### Extracted material
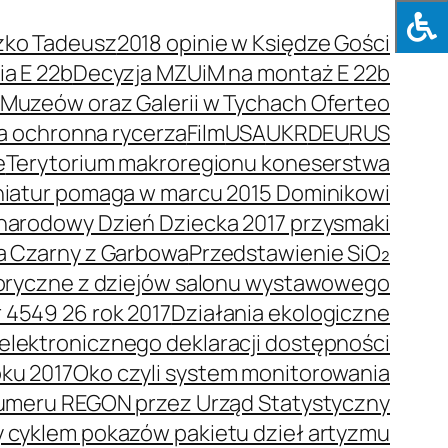
zko Tadeusz
2018 opinie w Księdze Gości
a E 22b
Decyzja MZUiM na montaż E 22b
e Muzeów oraz Galerii w Tychach Oferteo
a ochronna rycerza
Film
USA
UKR
DEU
RUS
e
Terytorium makroregionu koneserstwa
niatur pomaga w marcu 2015 Dominikowi
arodowy Dzień Dziecka 2017 przysmaki
a Czarny z Garbowa
Przedstawienie SiO₂
toryczne z dziejów salonu wystawowego
 4549 26 rok 2017
Działania ekologiczne
elektronicznego deklaracji dostępności
oku 2017
Oko czyli system monitorowania
umeru REGON przez Urząd Statystyczny
y cyklem pokazów pakietu dzieł artyzmu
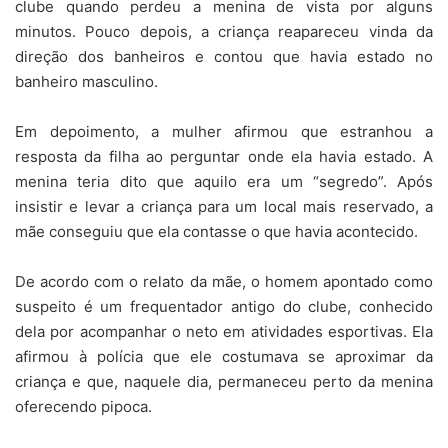
clube quando perdeu a menina de vista por alguns
minutos. Pouco depois, a criança reapareceu vinda da
direção dos banheiros e contou que havia estado no
banheiro masculino.
Em depoimento, a mulher afirmou que estranhou a
resposta da filha ao perguntar onde ela havia estado. A
menina teria dito que aquilo era um “segredo”. Após
insistir e levar a criança para um local mais reservado, a
mãe conseguiu que ela contasse o que havia acontecido.
De acordo com o relato da mãe, o homem apontado como
suspeito é um frequentador antigo do clube, conhecido
dela por acompanhar o neto em atividades esportivas. Ela
afirmou à polícia que ele costumava se aproximar da
criança e que, naquele dia, permaneceu perto da menina
oferecendo pipoca.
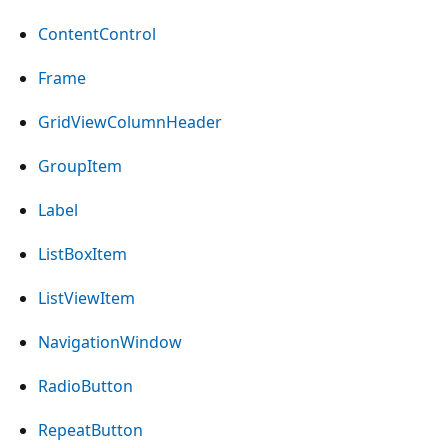
ContentControl
Frame
GridViewColumnHeader
GroupItem
Label
ListBoxItem
ListViewItem
NavigationWindow
RadioButton
RepeatButton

### Goal of the exercise
A faithful, complete copy of the entries is required, without the pictures.

### Solution for this task
zko Tadeusz
2018 opinie w Księdze Gości
a E 22b
Decyzja MZUiM na montaż E 22b
e Muzeów oraz Galerii w Tychach Oferteo
a ochronna rycerza
Film
USA
UKR
DEU
RUS
e
Terytorium makroregionu koneserstwa
niatur pomaga w marcu 2015 Dominikowi
arodowy Dzień Dziecka 2017 przysmaki
a Czarny z Garbowa
Przedstawienie SiO₂
toryczne z dziejów salonu wystawowego
 4549 26 rok 2017
Działania ekologiczne
elektronicznego deklaracji dostępności
oku 2017
Oko czyli system monitorowania
umeru REGON przez Urząd Statystyczny
y cyklem pokazów pakietu dzieł artyzmu
clube quando perdeu a menina de vista por alguns
minutos. Pouco depois, a criança reapareceu vinda da
direção dos banheiros e contou que havia estado no
banheiro masculino.
Em depoimento, a mulher afirmou que estranhou a
resposta da filha ao perguntar onde ela havia estado. A
menina teria dito que aquilo era um “segredo”. Após
insistir e levar a criança para um local mais reservado, a
mãe conseguiu que ela contasse o que havia acontecido.
De acordo com o relato da mãe, o homem apontado como
suspeito é um frequentador antigo do clube, conhecido
dela por acompanhar o neto em atividades esportivas. Ela
afirmou à polícia que ele costumava se aproximar da
criança e que, naquele dia, permaneceu perto da menina
oferecendo pipoca.
ContentControl
Frame
GridViewColumnHeader
GroupItem
Label
ListBoxItem
ListViewItem
NavigationWindow
RadioButton
RepeatButton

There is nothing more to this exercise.